Elle est rayonnante. Lily (Susan Sarandon) est en proie à une maladie dégénérative, et elle a choisi de mourir quand elle pouvait encore se le permettre. Sa décision est prise, elle peut maintenant vivre pleinement ses dernières heures.
Elle oui, mais pas sa famille. En bord de mer et au milieu des dunes, dans cette maison de campagne aux murs blancs et aux grands espaces, elle les a réunis pour passer avec eux un dernier week-end avant de se donner la mort.
Roger Michell a réuni tous les archétypes familiaux et les choix de vie, au risque de s’attirer les foudres des critiques pour son manque de nuance : le mari doux et attentif, la grande sœur rigide, la petite sœur lesbienne et dépressive, le petit-fils provocateur, le beau-fils qui ne sait pas où se mettre, la bonne amie.
Au croisement de ces personnalités qui s’entrechoquent dans de multiples scènes de crises, Lily est solaire, lumineuse. A l’aube de sa vie qu’elle a choisie, alors qu’elle semble avoir trouvé le repos, sa famille implose.
« Philosopher, c’est apprendre à mourir » : c’est à cette leçon magistrale que Susan Sarandon donne tout son corps et sa présence. Ce parti pris politique, cet optimisme de la vie comme de la mort, elle en fait son combat.
Les non-dits, les secrets, la rancœur, l’envie, l’incompréhension, les souvenirs refoulés : tout refait surface. Tout le monde disait être prêt mais personne ne l’est vraiment. Tout le monde sauf Lily, qui, maîtresse de sa décision, y va de ses petites phrases cyniques, se joue avec humour de la mort, quitte à choquer son entourage. La caméra est à l’affût de la moindre réaction de ces personnages à fleur de peau. Elle les bouscule, et alors que les tempéraments s’entrechoquent, l’amour jaillit en même temps que les reproches.

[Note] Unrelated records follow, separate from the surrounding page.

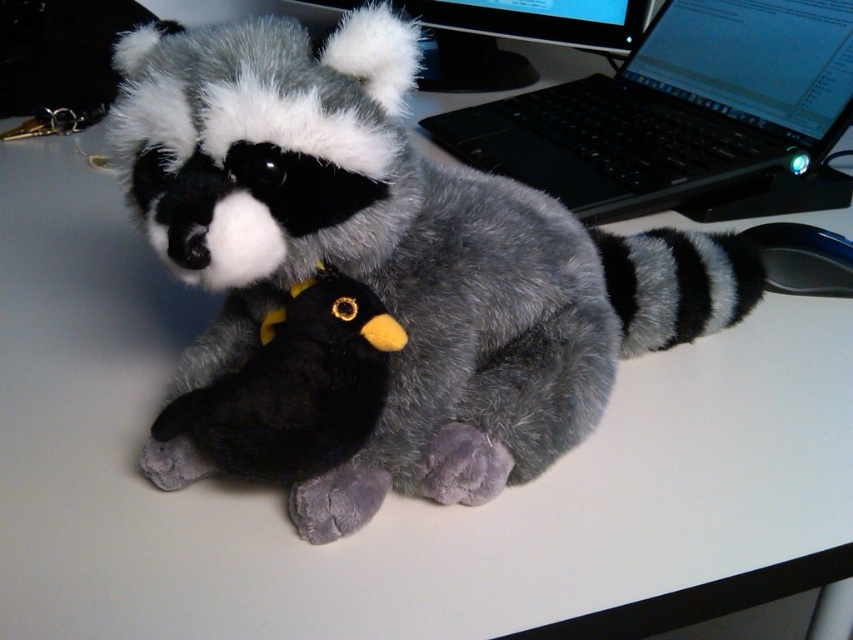 Question: Which of the following is the closest to the observer?

Choices:
 (A) fluffy gray raccoon at center
 (B) black plastic laptop at upper right
 (C) black glossy monitor at upper center
 (D) black plush bird at center

Answer: (A)

Question: Which point is closer to the camera taking this photo?

Choices:
 (A) (456, 72)
 (B) (538, 205)

Answer: (B)

Question: Does black plastic laptop at upper right appear under black plush bird at center?

Choices:
 (A) no
 (B) yes

Answer: (A)

Question: Is fluffy gray raccoon at center thinner than black plush bird at center?

Choices:
 (A) no
 (B) yes

Answer: (A)

Question: Can you confirm if fluffy gray raccoon at center is positioned to the left of black plastic laptop at upper right?

Choices:
 (A) no
 (B) yes

Answer: (B)

Question: Which point appears closest to the camera in this image?

Choices:
 (A) (422, 324)
 (B) (288, 474)
 (C) (432, 1)
 (D) (711, 147)

Answer: (B) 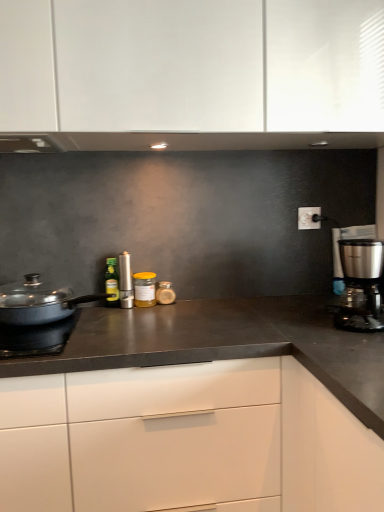 Image resolution: width=384 pixels, height=512 pixels. I want to click on vacant point to the right of yellow glass jar at center, marked as the third kitchen appliance in a right-to-left arrangement, so click(191, 305). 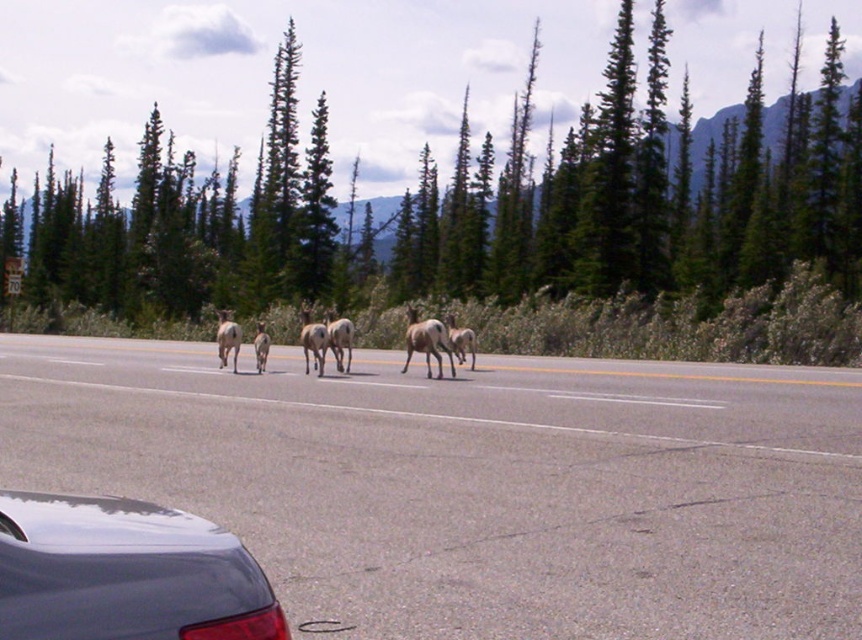 Question: Which of the following is the closest to the observer?

Choices:
 (A) (597, 380)
 (B) (38, 611)

Answer: (B)

Question: Where is gray asphalt highway at center located in relation to glossy dark blue car at lower left in the image?

Choices:
 (A) below
 (B) above

Answer: (A)

Question: Does gray asphalt highway at center appear over glossy dark blue car at lower left?

Choices:
 (A) no
 (B) yes

Answer: (A)

Question: From the image, what is the correct spatial relationship of gray asphalt highway at center in relation to glossy dark blue car at lower left?

Choices:
 (A) above
 (B) below

Answer: (B)

Question: Which of the following is the farthest from the observer?

Choices:
 (A) (84, 634)
 (B) (255, 392)

Answer: (B) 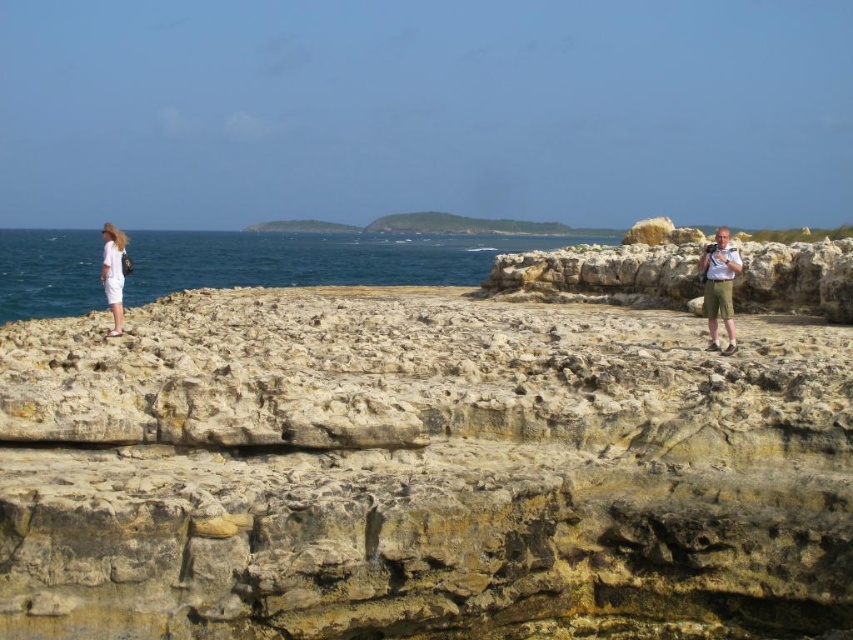 Question: Which point is farther from the camera taking this photo?

Choices:
 (A) (109, 280)
 (B) (242, 492)
 (C) (724, 259)
 (D) (3, 253)

Answer: (D)

Question: Which point is closer to the camera?

Choices:
 (A) khaki shorts at right
 (B) yellowish rock at center
 (C) blue water at left
 (D) white cotton dress at left

Answer: (B)

Question: Is yellowish rock at center to the right of khaki shorts at right from the viewer's perspective?

Choices:
 (A) no
 (B) yes

Answer: (A)

Question: Does yellowish rock at center appear over khaki shorts at right?

Choices:
 (A) no
 (B) yes

Answer: (A)

Question: Estimate the real-world distances between objects in this image. Which object is closer to the khaki shorts at right?

Choices:
 (A) blue water at left
 (B) white cotton dress at left
 (C) yellowish rock at center

Answer: (C)

Question: Does yellowish rock at center have a greater width compared to khaki shorts at right?

Choices:
 (A) yes
 (B) no

Answer: (B) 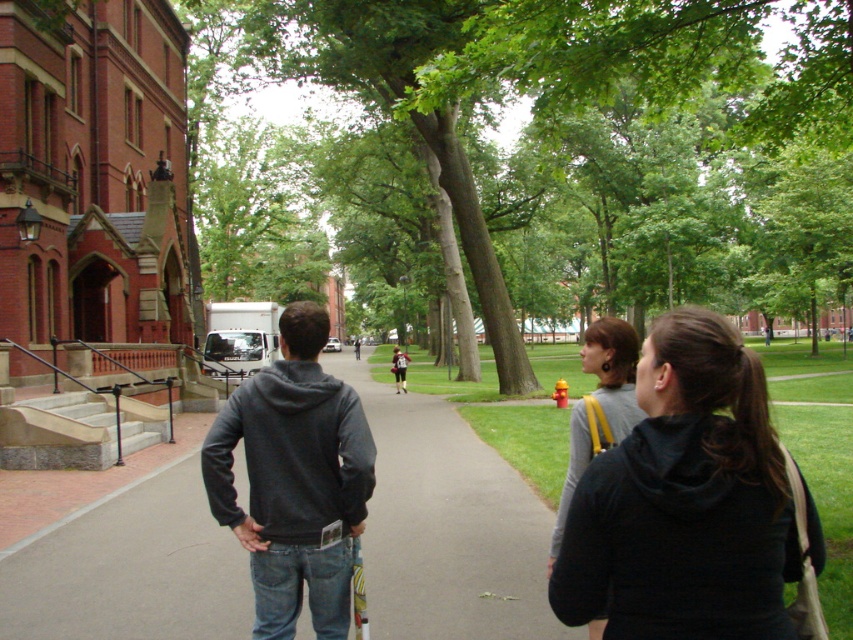 Who is more forward, (x=601, y=484) or (x=554, y=557)?

Point (x=601, y=484) is in front.

Who is higher up, gray hoodie at center or gray fabric backpack at center right?

gray hoodie at center is higher up.

The height and width of the screenshot is (640, 853). Identify the location of gray hoodie at center. (688, 500).

Where is `gray hoodie at center`? gray hoodie at center is located at coordinates (688, 500).

Locate an element on the screen. Image resolution: width=853 pixels, height=640 pixels. gray asphalt pavement at center is located at coordinates (447, 525).

Which of these two, gray asphalt pavement at center or dark gray hoodie at center, stands taller?

dark gray hoodie at center

Find the location of a particular element. This screenshot has height=640, width=853. gray asphalt pavement at center is located at coordinates point(447,525).

Where is `gray asphalt pavement at center`? This screenshot has width=853, height=640. gray asphalt pavement at center is located at coordinates (x=447, y=525).

Is gray asphalt pavement at center to the left of gray fabric backpack at center right from the viewer's perspective?

Indeed, gray asphalt pavement at center is positioned on the left side of gray fabric backpack at center right.

Describe the element at coordinates (447, 525) in the screenshot. I see `gray asphalt pavement at center` at that location.

Does point (115, 522) come in front of point (589, 406)?

No, (115, 522) is further to viewer.

You are a GUI agent. You are given a task and a screenshot of the screen. Output one action in this format:
    pyautogui.click(x=<x>, y=<y>)
    Task: Click on the gray asphalt pavement at center
    The height and width of the screenshot is (640, 853).
    Given the screenshot: What is the action you would take?
    pyautogui.click(x=447, y=525) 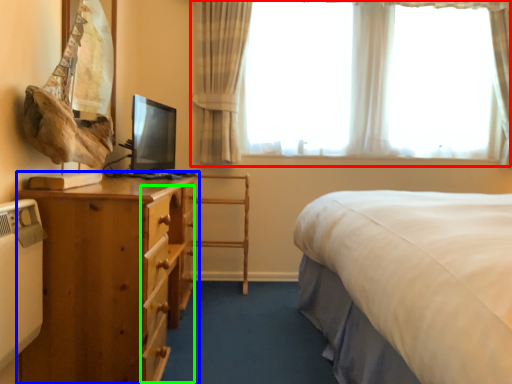 Question: Which object is positioned closest to window (highlighted by a red box)? Select from nightstand (highlighted by a blue box) and drawer (highlighted by a green box).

Il pourrait être reproché au réalisateur des sentiments qui explosent trop fort ou des traits de personnalité trop archétypaux : mais c’est justement la future mort de Lily qui décuple l’énergie de ses proches. Cette asymétrie, cette maladresse et ces exagérations donnent corps à la douleur et à l’amour, car ils sont empreints d’une sincérité qui sonne juste. Roger Michell parvient ainsi à nous faire rire et pleurer sans manipulation, avec franchise.
Un huis clos peut rarement être qualifié de lumineux. Blackbird en fait partie. Au contraire de films comme Juste la Fin du Monde (réalisé par Xavier Dolan) par exemple, où les retrouvailles familiales n’étaient que tourments et peines, l’enfermement ouvre ici des espaces intérieurs inconnus et pleins d’espoir. Avant même d’être partie, Lily laisse la place à la parole, au début d’une nouvelle histoire qui commence déjà.
Et c’est comme un parcours initiatique vers la mort qui se dessine, tel une longue étreinte : en apprenant à mourir une première fois avec un être qui leur est cher, ils apprennent à mieux vivre avec eux-mêmes.